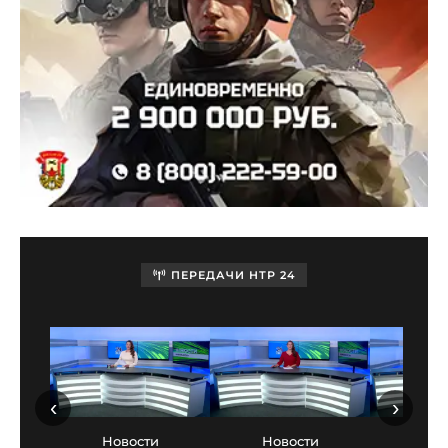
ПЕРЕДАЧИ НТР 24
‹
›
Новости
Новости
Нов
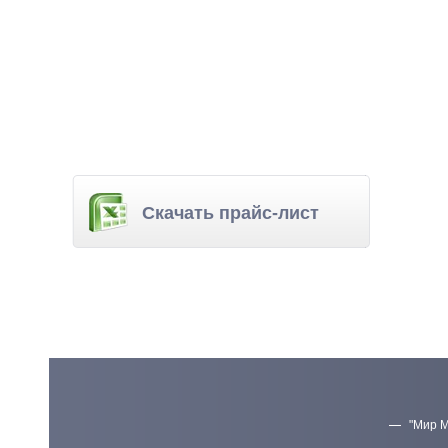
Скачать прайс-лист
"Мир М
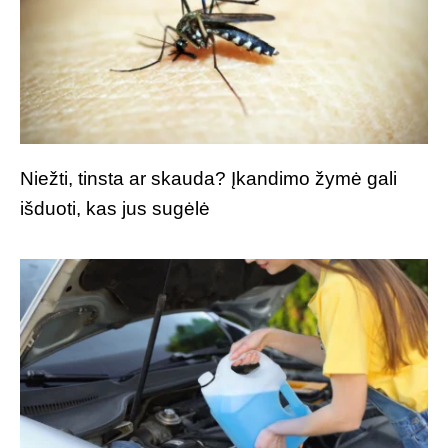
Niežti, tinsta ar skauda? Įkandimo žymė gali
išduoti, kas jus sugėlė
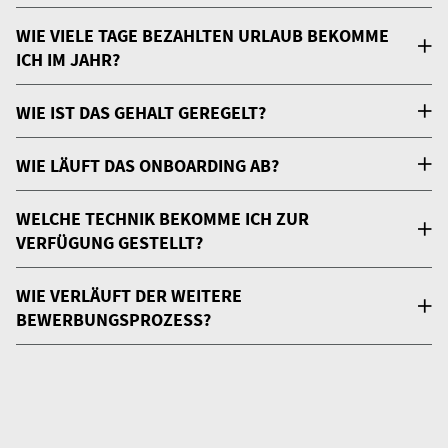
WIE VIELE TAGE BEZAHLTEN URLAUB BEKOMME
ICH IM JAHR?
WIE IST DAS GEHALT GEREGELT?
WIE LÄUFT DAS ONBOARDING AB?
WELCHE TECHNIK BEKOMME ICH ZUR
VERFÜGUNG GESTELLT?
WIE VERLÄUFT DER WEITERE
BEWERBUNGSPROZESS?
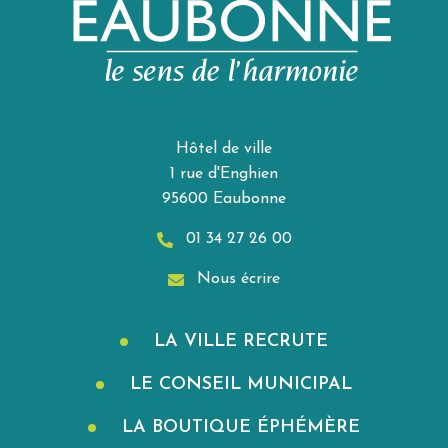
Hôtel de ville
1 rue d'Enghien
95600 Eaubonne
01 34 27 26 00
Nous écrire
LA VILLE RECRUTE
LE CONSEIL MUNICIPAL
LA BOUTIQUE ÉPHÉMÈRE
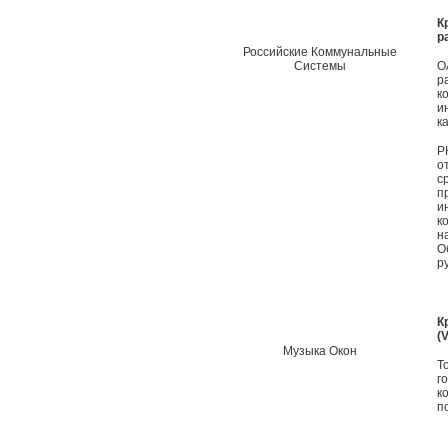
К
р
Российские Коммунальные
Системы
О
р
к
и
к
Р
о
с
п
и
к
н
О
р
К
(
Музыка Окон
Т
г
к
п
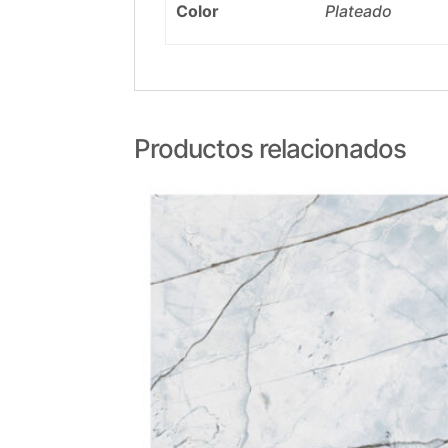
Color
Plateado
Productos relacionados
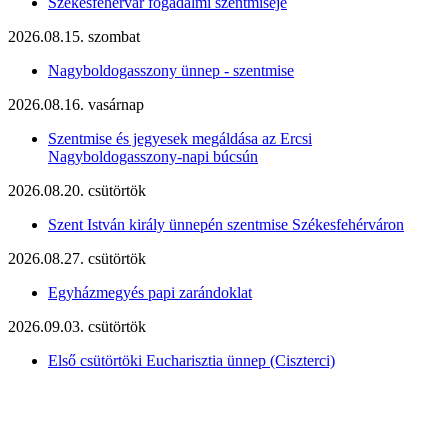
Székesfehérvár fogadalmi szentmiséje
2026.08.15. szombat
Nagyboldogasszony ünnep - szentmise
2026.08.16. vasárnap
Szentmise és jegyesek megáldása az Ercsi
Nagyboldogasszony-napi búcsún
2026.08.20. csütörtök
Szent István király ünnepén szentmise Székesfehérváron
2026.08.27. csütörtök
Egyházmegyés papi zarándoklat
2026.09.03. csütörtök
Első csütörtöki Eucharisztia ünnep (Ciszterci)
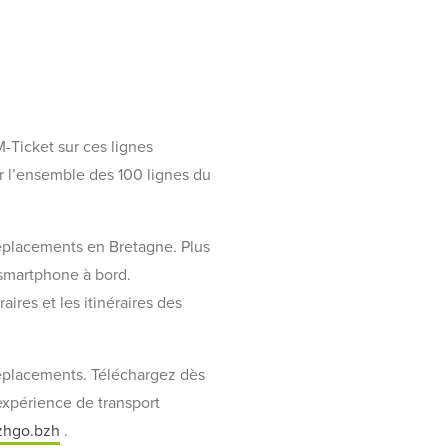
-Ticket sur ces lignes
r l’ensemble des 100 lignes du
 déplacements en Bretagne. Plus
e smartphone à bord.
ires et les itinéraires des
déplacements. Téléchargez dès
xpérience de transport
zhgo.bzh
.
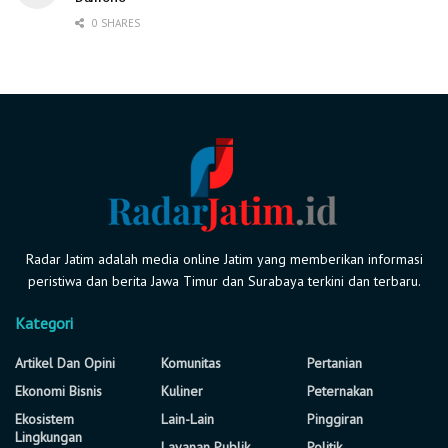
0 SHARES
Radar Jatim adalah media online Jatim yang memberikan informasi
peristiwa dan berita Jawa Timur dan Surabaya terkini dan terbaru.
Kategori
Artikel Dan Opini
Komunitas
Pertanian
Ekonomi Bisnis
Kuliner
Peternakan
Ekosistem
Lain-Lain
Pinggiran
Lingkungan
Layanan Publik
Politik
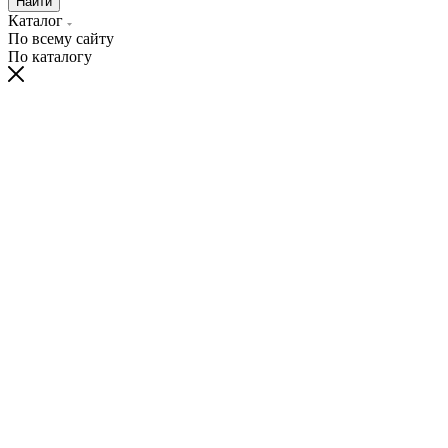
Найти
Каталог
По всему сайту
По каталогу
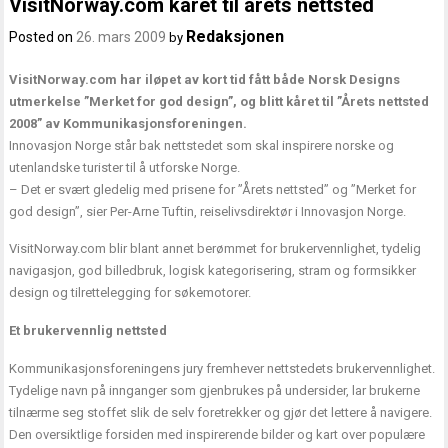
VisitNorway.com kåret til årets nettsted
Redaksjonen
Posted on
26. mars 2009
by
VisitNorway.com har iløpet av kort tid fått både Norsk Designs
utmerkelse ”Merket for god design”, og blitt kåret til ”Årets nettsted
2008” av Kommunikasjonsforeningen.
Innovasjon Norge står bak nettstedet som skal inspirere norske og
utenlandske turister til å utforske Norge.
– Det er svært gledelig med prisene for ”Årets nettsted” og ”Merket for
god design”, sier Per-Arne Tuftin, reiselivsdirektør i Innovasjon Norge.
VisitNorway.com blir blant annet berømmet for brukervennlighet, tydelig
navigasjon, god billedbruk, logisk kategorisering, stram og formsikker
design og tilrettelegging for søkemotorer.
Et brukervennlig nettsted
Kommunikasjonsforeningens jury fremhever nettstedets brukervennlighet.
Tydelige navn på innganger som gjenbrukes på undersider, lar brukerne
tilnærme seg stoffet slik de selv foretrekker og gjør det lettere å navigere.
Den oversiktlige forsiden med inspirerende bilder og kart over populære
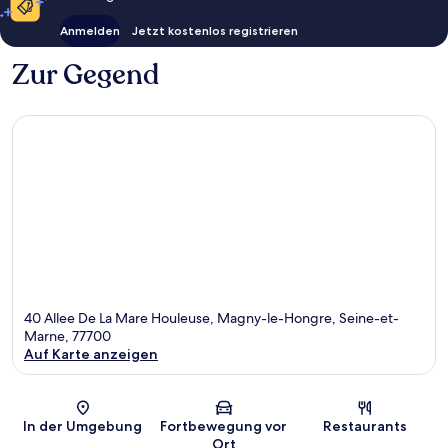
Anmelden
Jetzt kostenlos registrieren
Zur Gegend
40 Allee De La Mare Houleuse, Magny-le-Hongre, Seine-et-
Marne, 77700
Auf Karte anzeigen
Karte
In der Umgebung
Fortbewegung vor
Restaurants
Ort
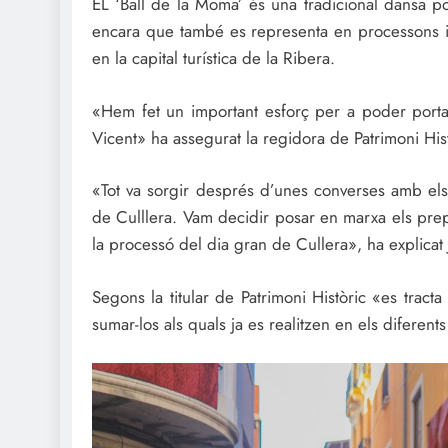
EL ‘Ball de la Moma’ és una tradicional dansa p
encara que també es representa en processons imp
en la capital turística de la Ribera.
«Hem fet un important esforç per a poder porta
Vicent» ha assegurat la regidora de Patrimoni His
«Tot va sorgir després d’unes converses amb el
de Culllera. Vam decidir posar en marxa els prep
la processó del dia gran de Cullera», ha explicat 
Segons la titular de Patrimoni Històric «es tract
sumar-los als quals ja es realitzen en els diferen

--

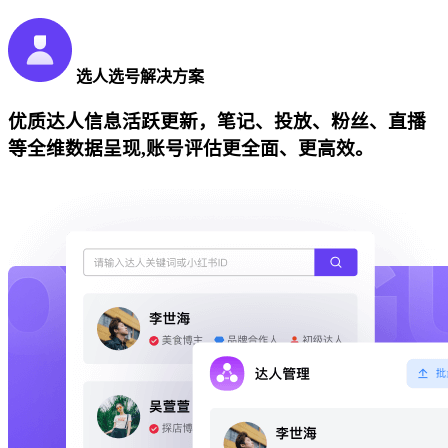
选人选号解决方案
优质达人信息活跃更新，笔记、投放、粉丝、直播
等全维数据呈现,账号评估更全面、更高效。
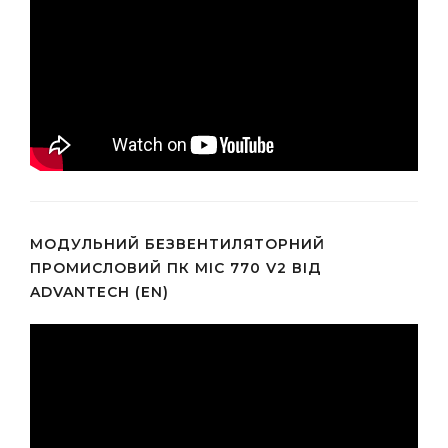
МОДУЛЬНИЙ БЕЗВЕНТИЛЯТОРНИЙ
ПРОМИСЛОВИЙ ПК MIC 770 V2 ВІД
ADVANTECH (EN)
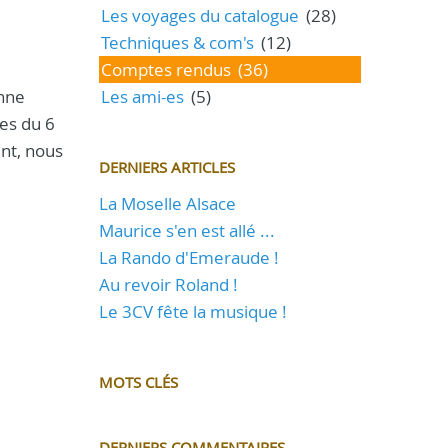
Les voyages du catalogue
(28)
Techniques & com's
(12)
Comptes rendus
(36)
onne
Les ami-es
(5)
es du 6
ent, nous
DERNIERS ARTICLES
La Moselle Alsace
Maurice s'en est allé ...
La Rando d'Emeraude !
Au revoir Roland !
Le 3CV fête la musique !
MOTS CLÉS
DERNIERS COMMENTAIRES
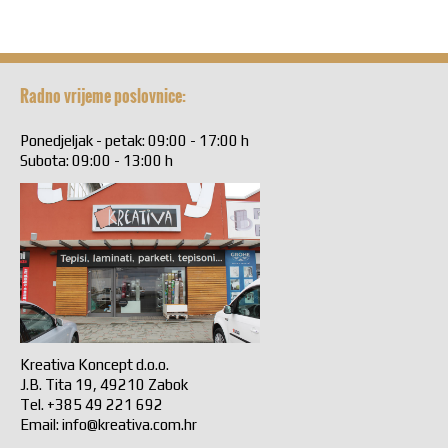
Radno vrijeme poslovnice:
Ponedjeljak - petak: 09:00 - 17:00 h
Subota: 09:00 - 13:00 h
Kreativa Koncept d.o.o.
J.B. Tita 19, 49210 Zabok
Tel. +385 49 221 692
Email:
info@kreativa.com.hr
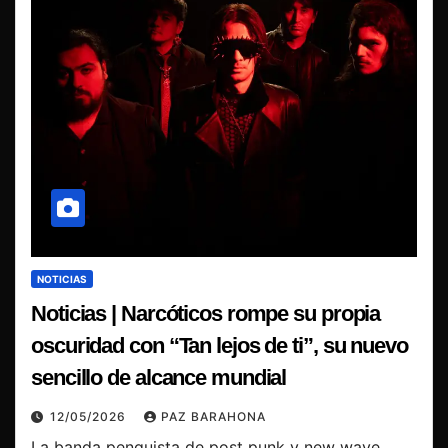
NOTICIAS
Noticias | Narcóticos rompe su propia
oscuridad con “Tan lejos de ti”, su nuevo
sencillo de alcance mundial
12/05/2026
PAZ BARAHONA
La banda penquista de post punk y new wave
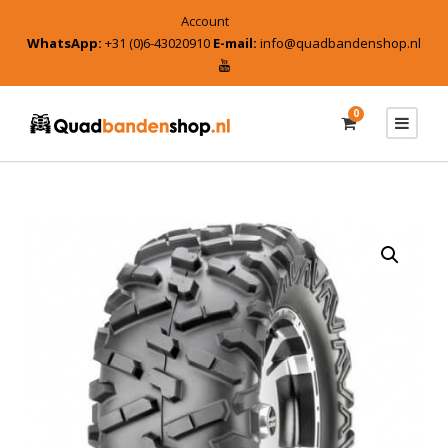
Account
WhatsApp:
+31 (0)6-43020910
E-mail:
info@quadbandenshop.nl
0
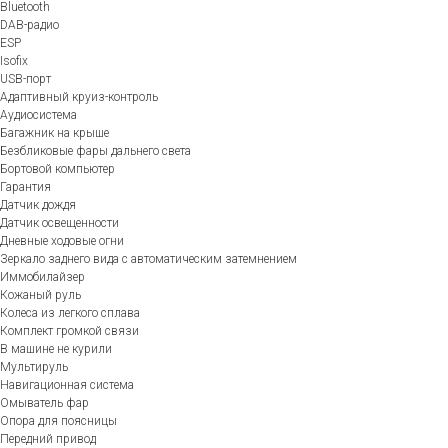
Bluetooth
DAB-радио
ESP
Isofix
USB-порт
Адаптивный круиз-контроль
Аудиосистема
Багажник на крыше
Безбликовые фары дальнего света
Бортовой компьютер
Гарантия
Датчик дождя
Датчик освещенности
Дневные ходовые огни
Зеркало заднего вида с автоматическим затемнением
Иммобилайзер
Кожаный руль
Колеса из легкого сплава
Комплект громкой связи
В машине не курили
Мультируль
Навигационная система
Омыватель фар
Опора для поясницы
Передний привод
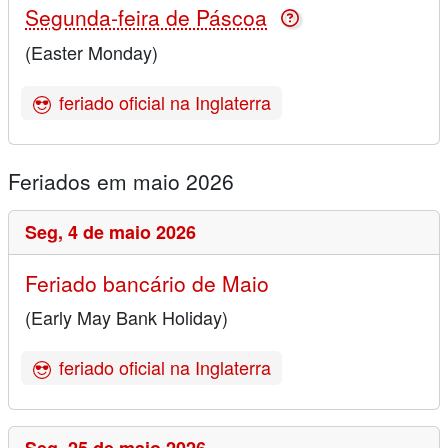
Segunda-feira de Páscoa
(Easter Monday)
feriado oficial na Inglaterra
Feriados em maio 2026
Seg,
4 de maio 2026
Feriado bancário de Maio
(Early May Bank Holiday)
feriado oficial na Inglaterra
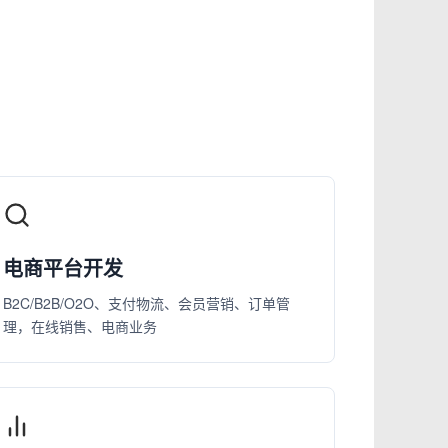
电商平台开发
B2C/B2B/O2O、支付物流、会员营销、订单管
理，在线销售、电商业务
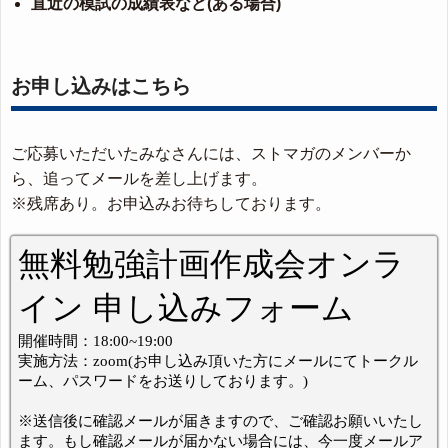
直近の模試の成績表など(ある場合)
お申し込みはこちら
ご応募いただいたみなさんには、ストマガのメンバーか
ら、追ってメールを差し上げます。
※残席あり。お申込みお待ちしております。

==

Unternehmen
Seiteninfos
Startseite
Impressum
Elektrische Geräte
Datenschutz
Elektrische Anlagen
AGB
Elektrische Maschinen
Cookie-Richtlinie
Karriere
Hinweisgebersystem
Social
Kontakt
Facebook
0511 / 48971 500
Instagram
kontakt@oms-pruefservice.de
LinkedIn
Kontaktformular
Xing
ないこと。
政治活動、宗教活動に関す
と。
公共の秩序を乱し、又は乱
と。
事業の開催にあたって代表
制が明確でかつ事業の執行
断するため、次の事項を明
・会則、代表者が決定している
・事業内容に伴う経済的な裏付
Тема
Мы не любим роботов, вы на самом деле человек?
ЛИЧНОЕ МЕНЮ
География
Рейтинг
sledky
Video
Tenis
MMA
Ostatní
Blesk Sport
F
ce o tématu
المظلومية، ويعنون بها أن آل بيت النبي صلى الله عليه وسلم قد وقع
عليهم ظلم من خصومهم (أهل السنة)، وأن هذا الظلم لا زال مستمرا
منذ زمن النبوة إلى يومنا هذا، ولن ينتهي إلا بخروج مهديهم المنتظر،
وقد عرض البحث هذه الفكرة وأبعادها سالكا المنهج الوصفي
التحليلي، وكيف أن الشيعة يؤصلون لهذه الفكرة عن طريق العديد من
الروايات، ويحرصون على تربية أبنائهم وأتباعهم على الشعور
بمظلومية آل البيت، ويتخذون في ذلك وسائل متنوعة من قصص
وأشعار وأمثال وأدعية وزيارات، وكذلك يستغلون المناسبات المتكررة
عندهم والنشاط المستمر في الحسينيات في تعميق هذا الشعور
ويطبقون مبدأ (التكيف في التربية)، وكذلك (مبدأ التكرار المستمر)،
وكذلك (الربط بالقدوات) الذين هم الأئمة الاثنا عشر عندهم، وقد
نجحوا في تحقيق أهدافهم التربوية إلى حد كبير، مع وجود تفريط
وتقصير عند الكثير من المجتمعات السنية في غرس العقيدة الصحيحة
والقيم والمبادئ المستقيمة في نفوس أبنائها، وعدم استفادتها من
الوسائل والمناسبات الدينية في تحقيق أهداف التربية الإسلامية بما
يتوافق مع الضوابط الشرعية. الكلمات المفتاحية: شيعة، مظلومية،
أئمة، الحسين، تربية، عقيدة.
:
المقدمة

Exercise description
How many of the lines above contain the string "VisitNorway"? Give the count alone.

Response
3